Sam Bankman-Fried is charged with charges totaling up to 115 years in prison. He is responsible for FTX, a cryptographic house that has lost millions of dollars from its investors.
Sam Bankman-Fried devised “a back door” to filter the funds of his thousands of investors in FTX and be able to use it without permission from clients.
This was stated by the cryptocurrency market lawyer himself, Andrew Dietderich, before the Delaware bankruptcy court. The amount of this “credit line” was 65 billion dollars.
This is how SBF acted
According to the lawyer, Sam Bankman-Fried asked Gary Wang, co-founder of the platform, to add a “secret door” to be able to withdraw money to Alameda Research, a company that is part of the young entrepreneur’s conglomerate.
“Wang created this back door by inserting a single number into millions of lines of code for the exchange, creating a line of credit from FTX to Alameda, to which customers did not consent,” Dietderich testified.
Bankman-Fried had moved $10 billion between the two companies, and another $2 billion has yet to be accounted for, sources told Reuters in November.
The lawyer’s testimony corroborates the allegations made by the Commodity Futures Trading Commission (CFTC), the independent federal agency that “regulates derivatives such as futures and swaps.”
worries and debts
Dietderich told the court that, with the $65 billion back door, Alameda “bought planes, houses, threw parties and made political donations.”

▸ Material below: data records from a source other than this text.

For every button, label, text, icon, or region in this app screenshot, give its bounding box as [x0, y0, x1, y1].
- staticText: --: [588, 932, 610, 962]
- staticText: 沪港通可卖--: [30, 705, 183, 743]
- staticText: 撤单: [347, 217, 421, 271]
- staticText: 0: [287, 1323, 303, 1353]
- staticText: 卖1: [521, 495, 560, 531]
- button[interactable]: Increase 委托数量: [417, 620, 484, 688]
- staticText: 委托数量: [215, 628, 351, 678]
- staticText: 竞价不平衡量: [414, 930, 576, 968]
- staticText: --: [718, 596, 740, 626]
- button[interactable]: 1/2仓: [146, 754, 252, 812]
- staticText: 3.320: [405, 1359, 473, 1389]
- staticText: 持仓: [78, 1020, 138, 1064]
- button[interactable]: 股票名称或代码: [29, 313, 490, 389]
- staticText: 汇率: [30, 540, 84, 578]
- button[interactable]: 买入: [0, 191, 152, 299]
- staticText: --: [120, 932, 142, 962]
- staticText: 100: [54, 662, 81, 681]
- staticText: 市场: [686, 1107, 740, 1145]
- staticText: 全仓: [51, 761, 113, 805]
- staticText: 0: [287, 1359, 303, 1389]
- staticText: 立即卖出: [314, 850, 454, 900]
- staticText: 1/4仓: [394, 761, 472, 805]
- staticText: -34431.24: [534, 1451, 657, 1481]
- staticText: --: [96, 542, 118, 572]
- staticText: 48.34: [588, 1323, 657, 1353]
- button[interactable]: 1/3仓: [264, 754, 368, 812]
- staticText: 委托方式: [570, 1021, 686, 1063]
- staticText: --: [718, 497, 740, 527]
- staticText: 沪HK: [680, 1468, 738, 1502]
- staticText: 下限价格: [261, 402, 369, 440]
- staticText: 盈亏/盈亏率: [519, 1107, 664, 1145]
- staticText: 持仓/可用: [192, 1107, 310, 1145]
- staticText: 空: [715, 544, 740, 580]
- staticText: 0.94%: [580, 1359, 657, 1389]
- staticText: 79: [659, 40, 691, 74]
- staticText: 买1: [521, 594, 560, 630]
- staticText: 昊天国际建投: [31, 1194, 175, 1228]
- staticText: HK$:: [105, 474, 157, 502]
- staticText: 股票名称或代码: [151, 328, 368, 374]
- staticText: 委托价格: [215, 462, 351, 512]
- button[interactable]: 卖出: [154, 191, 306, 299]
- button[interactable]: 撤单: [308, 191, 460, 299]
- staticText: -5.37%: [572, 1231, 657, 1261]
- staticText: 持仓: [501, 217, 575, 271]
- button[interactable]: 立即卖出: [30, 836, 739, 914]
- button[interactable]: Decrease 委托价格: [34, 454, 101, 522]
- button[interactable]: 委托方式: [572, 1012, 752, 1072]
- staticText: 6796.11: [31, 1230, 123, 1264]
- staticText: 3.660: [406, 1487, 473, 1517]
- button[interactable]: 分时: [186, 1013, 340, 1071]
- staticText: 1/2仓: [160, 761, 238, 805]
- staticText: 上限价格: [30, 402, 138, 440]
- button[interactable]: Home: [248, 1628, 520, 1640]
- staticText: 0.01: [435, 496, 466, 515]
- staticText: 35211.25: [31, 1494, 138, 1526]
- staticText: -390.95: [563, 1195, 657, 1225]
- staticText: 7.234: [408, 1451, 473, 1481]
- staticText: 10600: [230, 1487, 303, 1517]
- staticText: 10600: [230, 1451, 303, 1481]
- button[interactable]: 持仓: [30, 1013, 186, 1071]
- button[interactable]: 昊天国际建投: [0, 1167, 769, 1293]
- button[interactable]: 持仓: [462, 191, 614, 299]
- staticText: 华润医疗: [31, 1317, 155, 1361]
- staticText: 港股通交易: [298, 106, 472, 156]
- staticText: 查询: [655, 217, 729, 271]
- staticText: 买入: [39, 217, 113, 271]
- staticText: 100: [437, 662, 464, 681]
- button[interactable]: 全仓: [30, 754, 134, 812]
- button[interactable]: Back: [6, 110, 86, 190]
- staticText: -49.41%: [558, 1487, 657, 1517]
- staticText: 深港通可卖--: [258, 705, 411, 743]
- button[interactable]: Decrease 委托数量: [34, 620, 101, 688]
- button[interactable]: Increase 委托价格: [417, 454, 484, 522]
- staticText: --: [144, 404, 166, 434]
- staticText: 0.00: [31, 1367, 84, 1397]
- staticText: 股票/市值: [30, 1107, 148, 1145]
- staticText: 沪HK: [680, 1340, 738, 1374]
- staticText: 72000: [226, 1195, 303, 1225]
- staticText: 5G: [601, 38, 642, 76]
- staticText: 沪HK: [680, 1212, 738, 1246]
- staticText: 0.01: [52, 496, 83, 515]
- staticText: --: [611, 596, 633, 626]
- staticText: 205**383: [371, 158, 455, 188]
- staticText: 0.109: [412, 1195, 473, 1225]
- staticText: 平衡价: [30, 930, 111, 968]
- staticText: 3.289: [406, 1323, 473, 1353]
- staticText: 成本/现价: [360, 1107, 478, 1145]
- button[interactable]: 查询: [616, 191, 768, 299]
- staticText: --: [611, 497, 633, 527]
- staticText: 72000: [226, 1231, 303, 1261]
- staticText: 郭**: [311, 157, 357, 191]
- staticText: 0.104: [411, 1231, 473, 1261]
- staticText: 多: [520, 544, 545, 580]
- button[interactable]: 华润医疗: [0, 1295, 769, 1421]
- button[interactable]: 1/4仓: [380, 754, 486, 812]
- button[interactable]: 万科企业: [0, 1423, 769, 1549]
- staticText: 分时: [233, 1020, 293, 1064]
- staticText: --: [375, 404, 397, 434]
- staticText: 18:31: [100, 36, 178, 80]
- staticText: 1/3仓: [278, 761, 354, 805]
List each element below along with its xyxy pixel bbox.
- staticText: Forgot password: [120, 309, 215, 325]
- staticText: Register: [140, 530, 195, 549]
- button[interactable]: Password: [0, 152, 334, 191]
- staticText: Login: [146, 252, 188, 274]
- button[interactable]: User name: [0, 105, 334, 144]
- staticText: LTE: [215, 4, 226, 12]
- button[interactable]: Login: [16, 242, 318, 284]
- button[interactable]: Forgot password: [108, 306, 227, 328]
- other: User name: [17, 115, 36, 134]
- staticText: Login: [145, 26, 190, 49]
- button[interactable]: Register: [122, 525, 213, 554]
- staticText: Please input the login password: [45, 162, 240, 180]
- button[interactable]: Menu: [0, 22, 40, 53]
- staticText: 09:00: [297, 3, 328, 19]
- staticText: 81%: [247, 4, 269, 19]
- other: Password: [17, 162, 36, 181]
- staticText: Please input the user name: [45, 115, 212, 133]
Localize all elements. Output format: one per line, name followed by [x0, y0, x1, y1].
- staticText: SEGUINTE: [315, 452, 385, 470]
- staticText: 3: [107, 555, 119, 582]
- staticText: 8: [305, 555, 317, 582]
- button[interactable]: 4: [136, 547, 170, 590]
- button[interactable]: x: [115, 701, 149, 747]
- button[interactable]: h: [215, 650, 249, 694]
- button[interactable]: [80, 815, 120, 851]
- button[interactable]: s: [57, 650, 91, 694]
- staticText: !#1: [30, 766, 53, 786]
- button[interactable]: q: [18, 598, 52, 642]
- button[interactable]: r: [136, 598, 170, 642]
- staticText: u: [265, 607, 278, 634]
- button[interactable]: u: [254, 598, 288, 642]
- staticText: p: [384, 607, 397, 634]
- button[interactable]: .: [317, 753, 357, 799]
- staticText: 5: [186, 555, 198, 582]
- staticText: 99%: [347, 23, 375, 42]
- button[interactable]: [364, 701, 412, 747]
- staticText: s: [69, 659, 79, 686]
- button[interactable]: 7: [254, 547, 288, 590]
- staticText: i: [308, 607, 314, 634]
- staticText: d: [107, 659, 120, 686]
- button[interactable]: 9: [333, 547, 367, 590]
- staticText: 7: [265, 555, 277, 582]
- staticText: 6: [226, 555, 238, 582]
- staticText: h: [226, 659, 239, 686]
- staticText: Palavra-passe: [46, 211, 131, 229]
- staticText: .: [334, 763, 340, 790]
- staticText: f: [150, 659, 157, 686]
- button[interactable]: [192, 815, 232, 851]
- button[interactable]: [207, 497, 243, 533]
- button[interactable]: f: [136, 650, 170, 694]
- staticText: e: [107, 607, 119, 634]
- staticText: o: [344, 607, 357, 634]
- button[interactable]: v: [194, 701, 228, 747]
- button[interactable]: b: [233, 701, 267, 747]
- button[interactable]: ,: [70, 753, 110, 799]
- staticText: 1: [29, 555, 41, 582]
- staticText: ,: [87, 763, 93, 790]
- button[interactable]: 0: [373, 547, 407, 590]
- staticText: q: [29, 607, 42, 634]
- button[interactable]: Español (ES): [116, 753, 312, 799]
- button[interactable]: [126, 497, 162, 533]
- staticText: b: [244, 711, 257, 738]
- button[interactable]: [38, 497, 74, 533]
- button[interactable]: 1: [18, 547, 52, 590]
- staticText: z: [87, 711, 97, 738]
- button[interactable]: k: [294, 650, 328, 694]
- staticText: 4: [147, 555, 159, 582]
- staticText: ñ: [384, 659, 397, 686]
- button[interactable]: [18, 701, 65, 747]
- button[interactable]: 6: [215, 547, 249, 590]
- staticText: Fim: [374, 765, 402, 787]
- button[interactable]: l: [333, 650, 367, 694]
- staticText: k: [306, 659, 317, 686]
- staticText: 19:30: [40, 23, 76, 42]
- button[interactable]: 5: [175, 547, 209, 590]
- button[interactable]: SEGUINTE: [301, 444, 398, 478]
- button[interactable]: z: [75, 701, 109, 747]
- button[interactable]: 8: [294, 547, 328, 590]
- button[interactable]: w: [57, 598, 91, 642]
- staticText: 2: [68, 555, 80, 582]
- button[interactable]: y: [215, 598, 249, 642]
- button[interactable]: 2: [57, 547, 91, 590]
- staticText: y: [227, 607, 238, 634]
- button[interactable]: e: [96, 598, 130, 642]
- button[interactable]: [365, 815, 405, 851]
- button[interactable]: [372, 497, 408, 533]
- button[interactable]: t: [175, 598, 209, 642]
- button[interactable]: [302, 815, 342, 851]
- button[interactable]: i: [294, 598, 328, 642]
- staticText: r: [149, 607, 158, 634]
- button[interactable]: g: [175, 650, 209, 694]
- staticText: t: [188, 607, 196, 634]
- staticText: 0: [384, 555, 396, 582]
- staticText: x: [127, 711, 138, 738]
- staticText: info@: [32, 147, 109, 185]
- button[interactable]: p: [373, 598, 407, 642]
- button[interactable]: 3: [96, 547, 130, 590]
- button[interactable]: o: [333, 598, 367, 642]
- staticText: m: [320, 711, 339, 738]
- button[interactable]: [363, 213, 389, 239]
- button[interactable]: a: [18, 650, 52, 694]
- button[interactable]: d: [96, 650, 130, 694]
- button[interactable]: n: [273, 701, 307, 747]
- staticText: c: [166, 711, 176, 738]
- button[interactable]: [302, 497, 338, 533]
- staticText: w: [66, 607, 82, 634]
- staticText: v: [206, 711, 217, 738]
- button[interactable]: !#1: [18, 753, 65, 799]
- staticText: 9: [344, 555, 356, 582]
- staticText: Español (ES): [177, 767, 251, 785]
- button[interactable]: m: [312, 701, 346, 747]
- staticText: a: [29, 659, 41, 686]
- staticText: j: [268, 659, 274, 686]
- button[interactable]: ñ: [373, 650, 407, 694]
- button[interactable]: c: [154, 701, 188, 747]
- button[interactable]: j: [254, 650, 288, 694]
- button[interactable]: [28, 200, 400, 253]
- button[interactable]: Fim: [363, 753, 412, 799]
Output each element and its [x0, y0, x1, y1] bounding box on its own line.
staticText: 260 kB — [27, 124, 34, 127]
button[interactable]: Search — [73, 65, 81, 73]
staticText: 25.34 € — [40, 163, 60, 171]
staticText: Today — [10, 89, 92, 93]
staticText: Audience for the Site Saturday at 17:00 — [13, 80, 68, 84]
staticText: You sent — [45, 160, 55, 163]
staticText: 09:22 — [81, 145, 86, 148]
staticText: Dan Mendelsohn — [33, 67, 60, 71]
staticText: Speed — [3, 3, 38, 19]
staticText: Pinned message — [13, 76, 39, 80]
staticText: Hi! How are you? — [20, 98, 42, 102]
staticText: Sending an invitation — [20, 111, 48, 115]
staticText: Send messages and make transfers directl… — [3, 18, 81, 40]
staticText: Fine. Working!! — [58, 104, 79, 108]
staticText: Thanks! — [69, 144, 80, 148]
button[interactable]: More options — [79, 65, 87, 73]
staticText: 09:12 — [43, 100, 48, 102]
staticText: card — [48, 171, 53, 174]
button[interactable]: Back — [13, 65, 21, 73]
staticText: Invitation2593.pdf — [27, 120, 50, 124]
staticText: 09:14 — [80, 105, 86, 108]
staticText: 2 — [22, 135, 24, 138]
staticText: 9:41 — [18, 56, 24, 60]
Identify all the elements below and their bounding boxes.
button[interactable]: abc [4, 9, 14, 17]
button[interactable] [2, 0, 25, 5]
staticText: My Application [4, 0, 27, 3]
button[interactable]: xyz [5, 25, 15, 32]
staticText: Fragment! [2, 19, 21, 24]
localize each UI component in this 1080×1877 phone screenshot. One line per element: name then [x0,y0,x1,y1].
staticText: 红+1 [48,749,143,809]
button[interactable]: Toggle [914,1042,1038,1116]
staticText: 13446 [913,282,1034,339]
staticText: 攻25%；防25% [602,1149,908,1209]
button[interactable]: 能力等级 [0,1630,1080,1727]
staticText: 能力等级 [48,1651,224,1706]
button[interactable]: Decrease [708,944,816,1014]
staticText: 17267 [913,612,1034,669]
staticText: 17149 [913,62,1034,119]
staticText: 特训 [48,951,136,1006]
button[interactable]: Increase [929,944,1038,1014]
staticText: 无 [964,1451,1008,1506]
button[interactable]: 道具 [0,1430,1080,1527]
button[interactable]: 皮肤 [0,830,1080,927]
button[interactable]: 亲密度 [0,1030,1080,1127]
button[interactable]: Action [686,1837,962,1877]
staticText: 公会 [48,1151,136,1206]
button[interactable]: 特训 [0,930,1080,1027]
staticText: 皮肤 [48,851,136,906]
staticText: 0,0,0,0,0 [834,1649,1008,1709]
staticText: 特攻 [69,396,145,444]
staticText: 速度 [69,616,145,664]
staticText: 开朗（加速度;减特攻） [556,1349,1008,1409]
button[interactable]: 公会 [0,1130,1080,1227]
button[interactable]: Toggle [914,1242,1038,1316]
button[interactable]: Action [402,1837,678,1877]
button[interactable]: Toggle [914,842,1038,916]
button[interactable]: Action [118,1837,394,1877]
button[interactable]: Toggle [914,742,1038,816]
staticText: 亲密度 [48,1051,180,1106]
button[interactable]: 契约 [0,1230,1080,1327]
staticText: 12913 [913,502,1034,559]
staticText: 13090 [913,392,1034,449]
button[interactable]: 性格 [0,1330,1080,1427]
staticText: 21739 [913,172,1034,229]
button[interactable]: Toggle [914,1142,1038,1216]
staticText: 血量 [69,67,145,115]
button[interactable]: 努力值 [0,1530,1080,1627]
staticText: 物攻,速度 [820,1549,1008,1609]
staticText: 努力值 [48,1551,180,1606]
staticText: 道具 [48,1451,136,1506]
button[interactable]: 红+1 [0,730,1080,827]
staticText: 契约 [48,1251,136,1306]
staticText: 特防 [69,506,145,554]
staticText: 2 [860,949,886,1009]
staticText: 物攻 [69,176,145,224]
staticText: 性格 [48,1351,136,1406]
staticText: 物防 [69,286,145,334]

$256.3 million of real estate was also registered in the Bahamas in the name of FTX, including 15 condominiums in the same building. Other court filings say FTX spent $6.9 million on “meals and entertainment” in just nine months.
Dietderich said the rest of the money went to personal loans, sponsorships and investments.
“We know that all this has left a deficit, in value to pay customers and creditors,” he added. That amount “will depend on the size of the claims class and our recovery efforts.”
The court heard that FTX had so far recovered $5 billion in cash, cryptocurrency and securities, with “plans to monetize more than 300 other non-strategic investments” worth $4.6 billion.